Dentures should feel comfortable in your mouth. If you notice anything painful, like dentures rubbing against your gums, or pressing against your lips, visit your dentist to have them adjusted. Dentures should never be painful or very uncomfortable.
How much do dentures cost?
The cost of dentures ranges depending on the type of dentures you need. If you require a full mouth of dentures it will generally be more expensive than partial dentures. Dentures cost anywhere between $900 – $2300 per arch depending on the type of material and denture being made. Most dentures are around $1300-1500 per arch.
You will need to ask your dentist or denturist about the exact cost of the dentures you are looking for and he/she will likely need to see the condition of your teeth and mouth to give you an accurate estimate of the work involved.
How do dentures stay in place?
Complete dentures have very little to hold them in place. In the case of upper dentures it is possible to create a small amount of suction against the gums. Lower dentures are a bigger problem in that it is rare to be able to create suction with a lower denture.
The floor of the mouth moves every time we swallow and as we talk, so suction is next to impossible. The tongue actually works subconsciously to hold dentures in place, but that’s something that only comes with time. Many people need to use some type of denture adhesive to keep dentures in place. This is one of the pitfalls of dentures in comparison to implants.

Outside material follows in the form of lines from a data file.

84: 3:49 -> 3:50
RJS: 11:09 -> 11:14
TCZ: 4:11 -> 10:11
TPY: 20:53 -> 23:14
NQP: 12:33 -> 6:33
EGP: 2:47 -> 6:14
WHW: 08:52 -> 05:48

Partial dentures generally are much better at staying in place. They are often designed to have some type of retentive element that holds onto the remaining teeth. Most commonly these are flexible wires that fit around a few teeth and into the undercuts. In dentistry we call them clasps.
They can also be made out of an acrylic material like Velplast dentures, or there can be designs using a silicone material, and many others that are incorporated into crowns on natural teeth. Some do not have any retentive elements other than a bit of friction; they’re often called “flippers” because of how much they move within the mouth.

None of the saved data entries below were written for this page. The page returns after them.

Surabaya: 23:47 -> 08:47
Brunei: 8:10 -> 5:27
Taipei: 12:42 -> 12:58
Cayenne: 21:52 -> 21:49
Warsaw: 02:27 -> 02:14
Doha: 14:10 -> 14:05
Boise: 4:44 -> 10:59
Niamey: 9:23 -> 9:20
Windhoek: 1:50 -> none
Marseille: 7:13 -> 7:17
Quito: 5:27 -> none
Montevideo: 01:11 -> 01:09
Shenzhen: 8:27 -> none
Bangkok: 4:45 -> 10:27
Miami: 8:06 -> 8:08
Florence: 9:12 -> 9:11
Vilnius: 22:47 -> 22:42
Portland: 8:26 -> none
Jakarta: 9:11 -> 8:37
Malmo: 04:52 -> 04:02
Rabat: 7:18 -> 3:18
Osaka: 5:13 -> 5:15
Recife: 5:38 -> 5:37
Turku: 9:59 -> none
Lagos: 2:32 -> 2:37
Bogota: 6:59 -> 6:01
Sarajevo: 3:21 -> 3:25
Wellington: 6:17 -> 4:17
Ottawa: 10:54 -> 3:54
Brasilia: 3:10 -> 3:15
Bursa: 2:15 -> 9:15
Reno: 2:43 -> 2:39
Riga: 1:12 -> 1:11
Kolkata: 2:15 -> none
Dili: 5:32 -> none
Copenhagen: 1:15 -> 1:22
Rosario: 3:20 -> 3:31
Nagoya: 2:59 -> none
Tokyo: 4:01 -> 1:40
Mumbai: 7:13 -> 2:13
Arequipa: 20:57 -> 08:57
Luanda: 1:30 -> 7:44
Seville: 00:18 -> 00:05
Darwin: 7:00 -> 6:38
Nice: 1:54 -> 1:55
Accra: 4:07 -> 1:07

How do I clean my dentures?
Unlike dental implants and dental bridges, dentures aren’t permanently fixed in a patient’s mouth. They have to be removed and cleaned every night. Ideally they should not be worn during the night while sleeping in order to give the gum tissues time to rest.
Ideally, you should also remove and clean your dentures after every meal. But at a minimum, you should brush and clean your dentures at least once a day. For the most part, any toothpaste will do a good job of cleaning your dentures. However if you find that they are developing some hard to remove stains you can buy specific denture cleaning solutions from your local drugstore or grocery store.
Lastly, your dentures should be placed in liquid when they are not in your mouth. Keep them in a glass of water at night when you remove them.
Why Holistic Dentistry at VCCID?
We take a holistic and conservative approach to our patients, our practice philosophy and our lives. As a result, we try to provide alternative treatments that have a scientific basis behind them rather than use treatment methods that we feel will ultimately be harmful to our patients.
Dr. Balogh himself personally understands the importance of using safe materials and procedures. 17 years ago, he became very ill with extremely high levels of mercury, cadmium and lead in his body, leading him to go through a long process of chelation (a treatment used in conventional medicine for removing heavy metals) to clear his body of excess heavy metals. Following that experience, he has become adamant that any metals the clinic uses must be completely safe.
Nevertheless, we do have patients that either have multiple sensitivities or just do not want to take any risks or chances with metals and want to have zirconium implants only. We don’t try to change people’s minds other than to explain any limitations or alterations that their treatment plan may need. Once they understand and acknowledge those limitations, we’ll proceed to place their implants.